═════ Stored data ═════

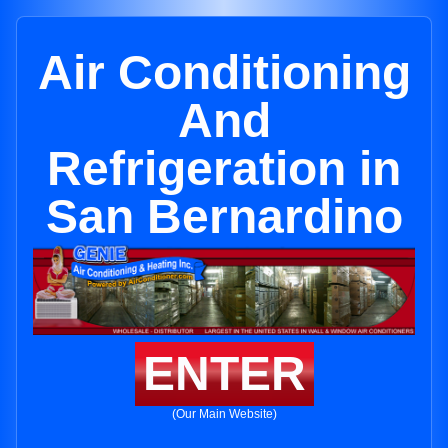
Air Conditioning
And
Refrigeration in
San Bernardino
ENTER
(Our Main Website)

═════

Description of the task: With the pictures omitted, repeat the full set of records above exactly.

Task output:
Air Conditioning
And
Refrigeration in
San Bernardino
ENTER
(Our Main Website)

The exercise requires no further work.